Uncommonly, uremia and ITP can coexist in a single patient. Patients in remission, or those with platelet counts more than 75,000/microL (75 × 109/L), may choose dialysis or renal transplant with necessary adjustments. Severe thrombocytopenia, however, poses additional bleeding risks in either renal replacement modality. Isolated reports show that post-transplant immunosuppressive medication resulted in stable platelet counts in patients with ITP who underwent renal transplant [14]. Simultaneous splenectomy and renal transplant have also been carried out for steroid refractory ITP and chronic renal failure [15]. Post renal transplant ITP cases like these can help patients make informed decisions equipped with the knowledge of the possibility of persistence of ITP post-transplant; and can also help guide immunosuppressive regimens in such exceptional scenarios.
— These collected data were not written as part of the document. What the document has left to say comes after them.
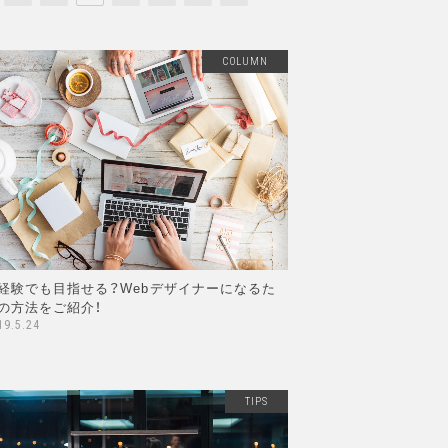
COLUMN
経験でも目指せる？Webデザイナーになるた
の方法をご紹介！
19.5.24
TIPS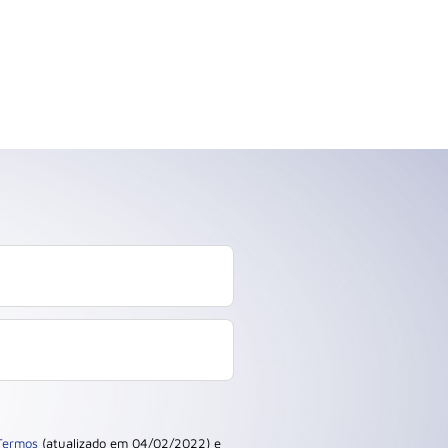
Termos
(atualizado em 04/02/2022) e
Our case report highlights successful management of ITP with steroids in the setting of renal transplant and diabetic nephropathy. It would be interesting to see how the natural course of disease differs in post renal transplant setting than in normal adults. In addition to posing management challenges, such novel cases also open avenues for translational research and advancement in understanding of disease pathology and treatment responses.